* ASSIGNMENT:
Produce one exact copy of the records, no pictures.

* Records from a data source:
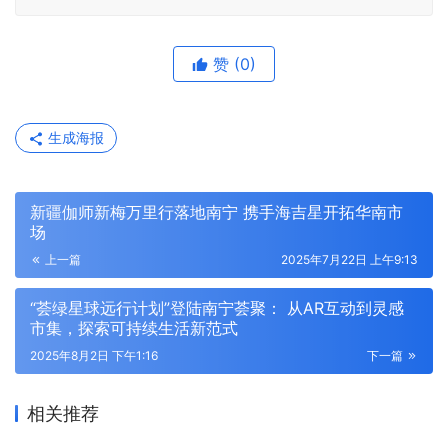
赞
(0)
生成海报
新疆伽师新梅万里行落地南宁 携手海吉星开拓华南市
场
上一篇
2025年7月22日 上午9:13
“荟绿星球远行计划”登陆南宁荟聚： 从AR互动到灵感
市集，探索可持续生活新范式
2025年8月2日 下午1:16
下一篇
相关推荐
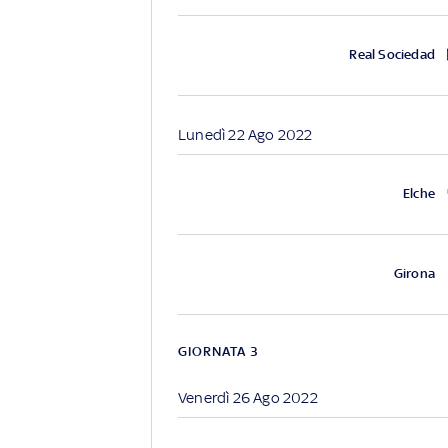
Real Sociedad
Lunedì 22 Ago 2022
Elche
Girona
GIORNATA 3
Venerdì 26 Ago 2022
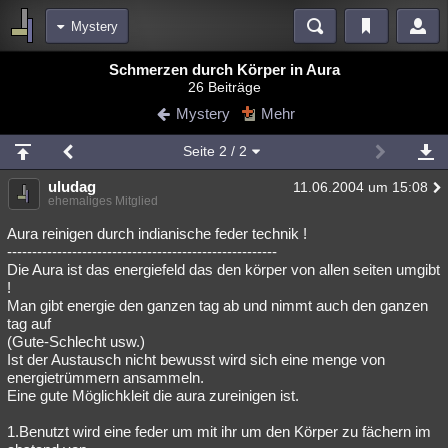
Mystery
Bereiche
Schmerzen durch Körper in Aura
26 Beiträge
Echtzeit
Diskussionen
Blogs
Videos
Statistiken
Mystery
Mehr
Chat
Wiki
Neuigkeiten
3
Seite
2
/ 2
meine Rubriken
uludag
11.06.2004 um 15:08
Menschen
Wissenschaft
Politik
Mystery
Kriminalfälle
ehemaliges Mitglied
Spiritualität
Verschwörungen
Technologie
Ufologie
Aura reinigen durch indianische feder technik !
------------------------------------------------------
Die Aura ist das energiefeld das den körper von allen seiten umgibt
Natur
Umfragen
Unterhaltung
!
weitere Rubriken
Man gibt energie den ganzen tag ab und nimmt auch den ganzen
tag auf
Philosophie
Träume
Orte
Esoterik
Literatur
(Gute-Schlecht usw.)
Ist der Austausch nicht bewusst wird sich eine menge von
Astronomie
Helpdesk
Gruppen
Gaming
Filme
energietrümmern ansammeln.
Eine gute Möglichkleit die aura zureinigen ist.
Musik
Clash
Verbesserungen
Allmystery
English
1.Benutzt wird eine feder um mit ihr um den Körper zu fächern im
Übersichten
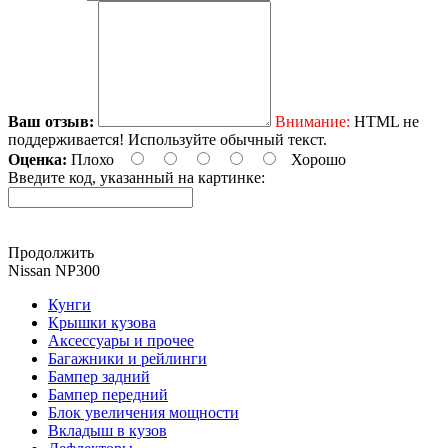
Ваш отзыв:
Внимание:
HTML не
поддерживается! Используйте обычный текст.
Оценка:
Плохо
Хорошо
Введите код, указанный на картинке:
Продолжить
Nissan NP300
Кунги
Крышки кузова
Аксессуары и прочее
Багажники и рейлинги
Бампер задний
Бампер передний
Блок увеличения мощности
Вкладыш в кузов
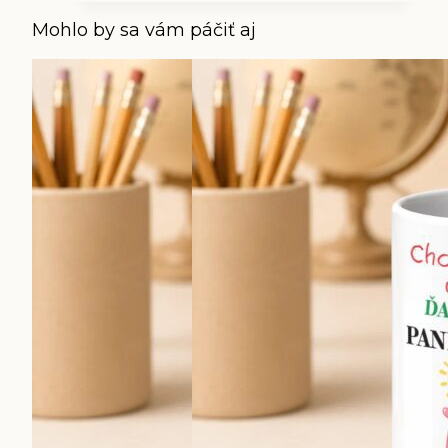
Mohlo by sa vám páčiť aj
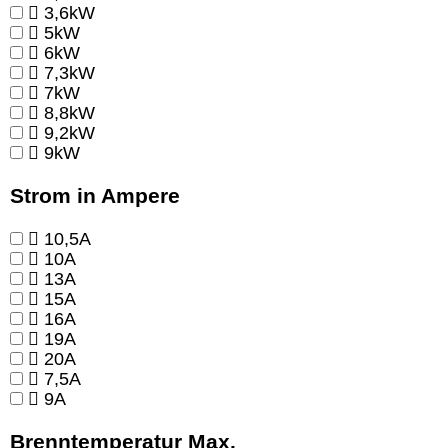
3,6kW
5kW
6kW
7,3kW
7kW
8,8kW
9,2kW
9kW
Strom in Ampere
10,5A
10A
13A
15A
16A
19A
20A
7,5A
9A
Brenntemperatur Max.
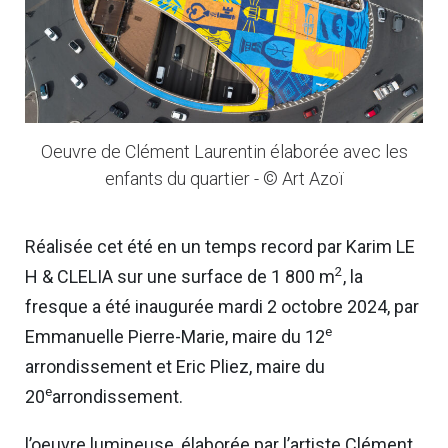
Oeuvre de Clément Laurentin élaborée avec les
enfants du quartier - © Art Azoï
Réalisée cet été en un temps record par Karim LE
2
H & CLELIA sur une surface de 1 800 m
, la
fresque a été inaugurée mardi 2 octobre 2024, par
e
Emmanuelle Pierre-Marie, maire du 12
arrondissement et Eric Pliez, maire du
e
20
arrondissement.
l’oeuvre lumineuse, élaborée par l’artiste Clément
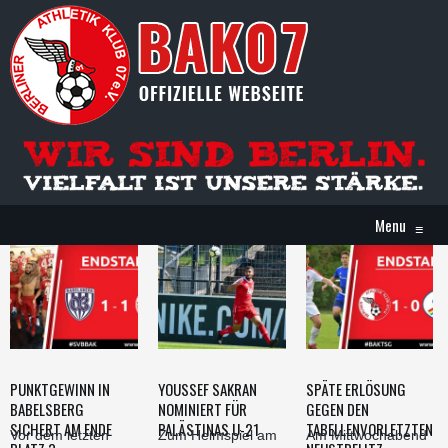
Menu
≡
PUNKTGEWINN IN
YOUSSEF SAKRAN
SPÄTE ERLÖSUNG
BABELSBERG
NOMINIERT FÜR
GEGEN DEN
SICHERT AM ENDE
PALÄSTINAS U-21
TABELLENVORLETZTEN
Vor dem letzten
Zum Heimspiel am
Am Mittwochabend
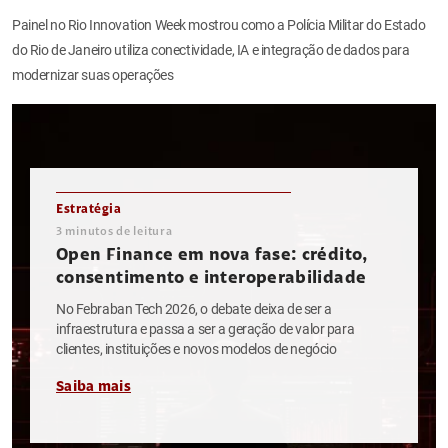
Painel no Rio Innovation Week mostrou como a Polícia Militar do Estado
do Rio de Janeiro utiliza conectividade, IA e integração de dados para
modernizar suas operações
Estratégia
3
minutos de leitura
Open Finance em nova fase: crédito,
consentimento e interoperabilidade
No Febraban Tech 2026, o debate deixa de ser a
infraestrutura e passa a ser a geração de valor para
clientes, instituições e novos modelos de negócio
Saiba mais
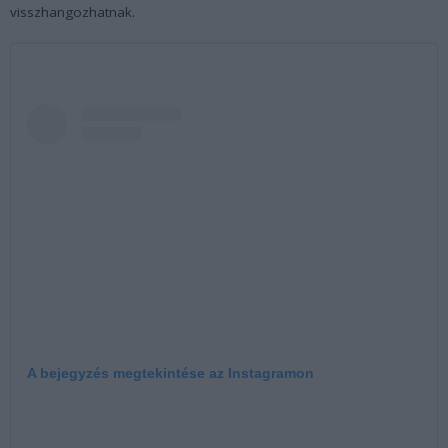
visszhangozhatnak.
A bejegyzés megtekintése az Instagramon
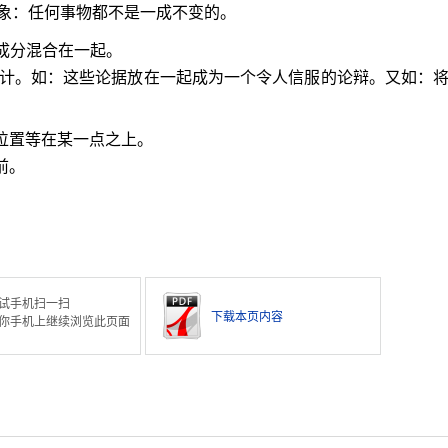
象：任何事物都不是一成不变的。
些成分混合在一起。
;总计。如：这些论据放在一起成为一个令人信服的论辩。又如：
﹑位置等在某一点之上。
前。
试手机扫一扫
下载本页内容
你手机上继续浏览此页面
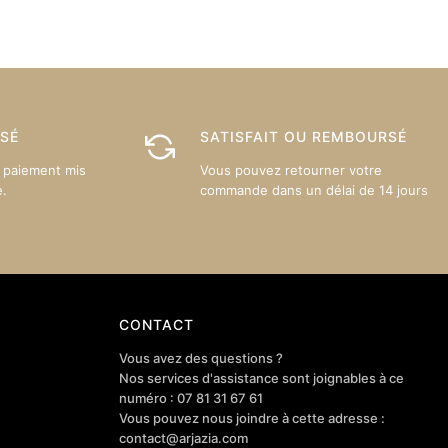
es
ISÉ
SATISFAIT OU REMBOURSÉ
 paiement mis
Vous pouvez retourner votre
e.
commande dans un délai de 14 jours
CONTACT
Vous avez des questions ?
Nos services d'assistance sont joignables à ce
numéro : 07 81 31 67 61
Vous pouvez nous joindre à cette adresse :
contact@arjazia.com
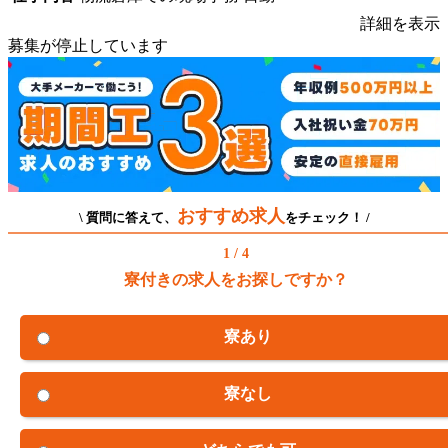
詳細を表示
募集が停止しています
おすすめ求人
\ 質問に答えて、
をチェック！ /
1 / 4
寮付きの求人をお探しですか？
寮あり
寮なし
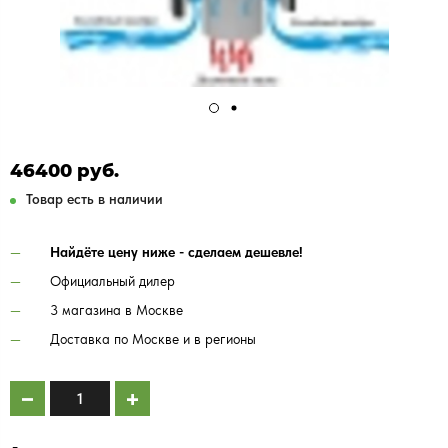
46400 руб.
Товар есть в наличии
Найдёте цену ниже - сделаем дешевле!
Официальный дилер
3 магазина в Москве
Доставка по Москве и в регионы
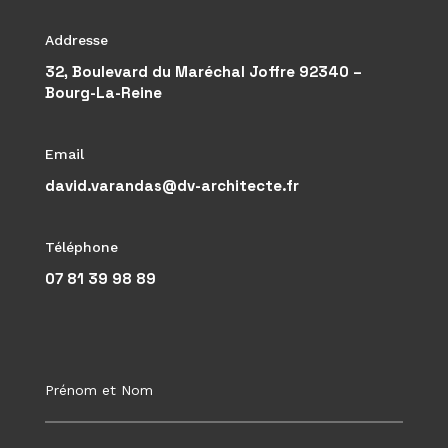
Addresse
32, Boulevard du Maréchal Joffre 92340 –
Bourg-La-Reine
Email
david.varandas@dv-architecte.fr
Téléphone
07 81 39 98 89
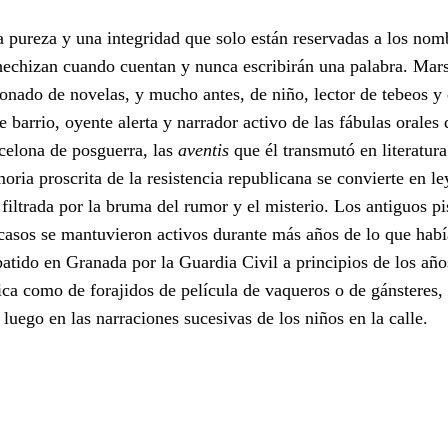
na pureza y una integridad que solo están reservadas a los no
e hechizan cuando cuentan y nunca escribirán una palabra. Mars
onado de novelas, y mucho antes, de niño, lector de tebeos y 
e barrio, oyente alerta y narrador activo de las fábulas orales 
rcelona de posguerra, las
aventis
que él transmutó en literatur
oria proscrita de la resistencia republicana se convierte en l
filtrada por la bruma del rumor y el misterio. Los antiguos pi
s casos se mantuvieron activos durante más años de lo que hab
atido en Granada por la Guardia Civil a principios de los añ
pica como de forajidos de película de vaqueros o de gánsteres
 luego en las narraciones sucesivas de los niños en la calle.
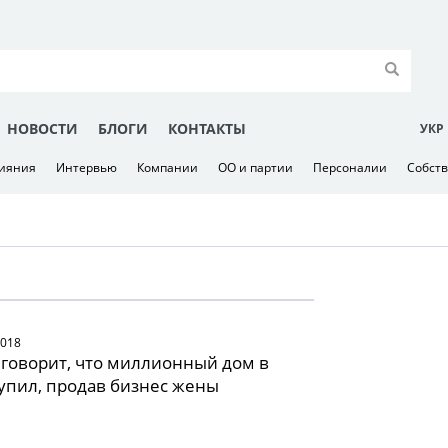
НОВОСТИ
БЛОГИ
КОНТАКТЫ
УКР
лияния
Интервью
Компании
ОО и партии
Персоналии
Собст
2018
говорит, что миллионный дом в
упил, продав бизнес жены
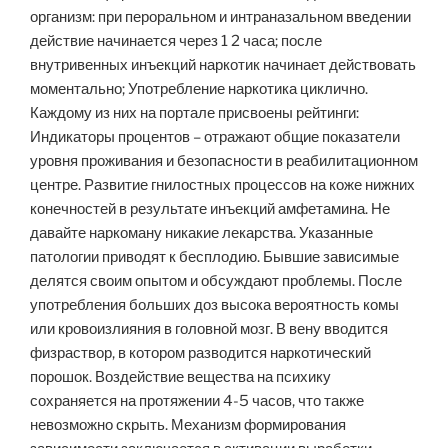
организм: при пероральном и интраназальном введении
действие начинается через 1 2 часа; после
внутривенных инъекций наркотик начинает действовать
моментально; Употребление наркотика циклично.
Каждому из них на портале присвоены рейтинги:
Индикаторы процентов – отражают общие показатели
уровня проживания и безопасности в реабилитационном
центре. Развитие гнилостных процессов на коже нижних
конечностей в результате инъекций амфетамина. Не
давайте наркоману никакие лекарства. Указанные
патологии приводят к бесплодию. Бывшие зависимые
делятся своим опытом и обсуждают проблемы. После
употребления больших доз высока вероятность комы
или кровоизлияния в головной мозг. В вену вводится
физраствор, в котором разводится наркотический
порошок. Воздействие вещества на психику
сохраняется на протяжении 4-5 часов, что также
невозможно скрыть. Механизм формирования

* SOLUTION TO THE EXERCISE:
赞
(0)
生成海报
新疆伽师新梅万里行落地南宁 携手海吉星开拓华南市
场
上一篇
2025年7月22日 上午9:13
“荟绿星球远行计划”登陆南宁荟聚： 从AR互动到灵感
市集，探索可持续生活新范式
2025年8月2日 下午1:16
下一篇
相关推荐
Real Sociedad
Lunedì 22 Ago 2022
Elche
Girona
GIORNATA 3
Venerdì 26 Ago 2022
Mystery
Bereiche
Schmerzen durch Körper in Aura
26 Beiträge
Echtzeit
Diskussionen
Blogs
Videos
Statistiken
Mystery
Mehr
Chat
Wiki
Neuigkeiten
3
Seite
2
/ 2
meine Rubriken
uludag
11.06.2004 um 15:08
Menschen
Wissenschaft
Politik
Mystery
Kriminalfälle
ehemaliges Mitglied
Spiritualität
Verschwörungen
Technologie
Ufologie
Aura reinigen durch indianische feder technik !
------------------------------------------------------
Die Aura ist das energiefeld das den körper von allen seiten umgibt
Natur
Umfragen
Unterhaltung
!
weitere Rubriken
Man gibt energie den ganzen tag ab und nimmt auch den ganzen
tag auf
Philosophie
Träume
Orte
Esoterik
Literatur
(Gute-Schlecht usw.)
Ist der Austausch nicht bewusst wird sich eine menge von
Astronomie
Helpdesk
Gruppen
Gaming
Filme
energietrümmern ansammeln.
Eine gute Möglichkleit die aura zureinigen ist.
Musik
Clash
Verbesserungen
Allmystery
English
1.Benutzt wird eine feder um mit ihr um den Körper zu fächern im
Übersichten
Ваш отзыв:
Внимание:
HTML не
поддерживается! Используйте обычный текст.
Оценка:
Плохо
Хорошо
Введите код, указанный на картинке:
Продолжить
Nissan NP300
Кунги
Крышки кузова
Аксессуары и прочее
Багажники и рейлинги
Бампер задний
Бампер передний
Блок увеличения мощности
Вкладыш в кузов
Mohlo by sa vám páčiť aj
3,6kW
5kW
6kW
7,3kW
7kW
8,8kW
9,2kW
9kW
Strom in Ampere
10,5A
10A
13A
15A
16A
19A
20A
7,5A
9A
Brenntemperatur Max.
Oeuvre de Clément Laurentin élaborée avec les
enfants du quartier - © Art Azoï
Réalisée cet été en un temps record par Karim LE
2
H & CLELIA sur une surface de 1 800 m
, la
fresque a été inaugurée mardi 2 octobre 2024, par
e
Emmanuelle Pierre-Marie, maire du 12
arrondissement et Eric Pliez, maire du
e
20
arrondissement.
l’oeuvre lumineuse, élaborée par l’artiste Clément
Menu
≡
PUNKTGEWINN IN
YOUSSEF SAKRAN
SPÄTE ERLÖSUNG
BABELSBERG
NOMINIERT FÜR
GEGEN DEN
SICHERT AM ENDE
PALÄSTINAS U-21
TABELLENVORLETZTEN
Vor dem letzten
Zum Heimspiel am
Am Mittwochabend
Painel no Rio Innovation Week mostrou como a Polícia Militar do Estado
do Rio de Janeiro utiliza conectividade, IA e integração de dados para
modernizar suas operações
Estratégia
3
minutos de leitura
Open Finance em nova fase: crédito,
consentimento e interoperabilidade
No Febraban Tech 2026, o debate deixa de ser a
infraestrutura e passa a ser a geração de valor para
clientes, instituições e novos modelos de negócio
Saiba mais
visszhangozhatnak.
A bejegyzés megtekintése az Instagramon
象：任何事物都不是一成不变的。
些成分混合在一起。
;总计。如：这些论据放在一起成为一个令人信服的论辩。又如：
﹑位置等在某一点之上。
前。
试手机扫一扫
下载本页内容
你手机上继续浏览此页面
es
ISÉ
SATISFAIT OU REMBOURSÉ
 paiement mis
Vous pouvez retourner votre
e.
commande dans un délai de 14 jours
CONTACT
Vous avez des questions ?
Nos services d'assistance sont joignables à ce
numéro : 07 81 31 67 61
Vous pouvez nous joindre à cette adresse :
contact@arjazia.com
詳細を表示
募集が停止しています
おすすめ求人
\ 質問に答えて、
をチェック！ /
1 / 4
寮付きの求人をお探しですか？
寮あり
寮なし
46400 руб.
Товар есть в наличии
Найдёте цену ниже - сделаем дешевле!
Официальный дилер
3 магазина в Москве
Доставка по Москве и в регионы
Addresse
32, Boulevard du Maréchal Joffre 92340 –
Bourg-La-Reine
Email
david.varandas@dv-architecte.fr
Téléphone
07 81 39 98 89
na pureza y una integridad que solo están reservadas a los no
e hechizan cuando cuentan y nunca escribirán una palabra. Mars
onado de novelas, y mucho antes, de niño, lector de tebeos y 
e barrio, oyente alerta y narrador activo de las fábulas orales 
rcelona de posguerra, las
aventis
que él transmutó en literatur
oria proscrita de la resistencia republicana se convierte en l
filtrada por la bruma del rumor y el misterio. Los antiguos pi
s casos se mantuvieron activos durante más años de lo que hab
atido en Granada por la Guardia Civil a principios de los añ
pica como de forajidos de película de vaqueros o de gánsteres
 luego en las narraciones sucesivas de los niños en la calle.
НОВОСТИ
БЛОГИ
КОНТАКТЫ
УКР
лияния
Интервью
Компании
ОО и партии
Персоналии
Собст
2018
говорит, что миллионный дом в
упил, продав бизнес жены
организм: при пероральном и интраназальном введении
действие начинается через 1 2 часа; после
внутривенных инъекций наркотик начинает действовать
моментально; Употребление наркотика циклично.
Каждому из них на портале присвоены рейтинги:
Индикаторы процентов – отражают общие показатели
уровня проживания и безопасности в реабилитационном
центре. Развитие гнилостных процессов на коже нижних
конечностей в результате инъекций амфетамина. Не
давайте наркоману никакие лекарства. Указанные
патологии приводят к бесплодию. Бывшие зависимые
делятся своим опытом и обсуждают проблемы. После
употребления больших доз высока вероятность комы
или кровоизлияния в головной мозг. В вену вводится
физраствор, в котором разводится наркотический
порошок. Воздействие вещества на психику
сохраняется на протяжении 4-5 часов, что также
невозможно скрыть. Механизм формирования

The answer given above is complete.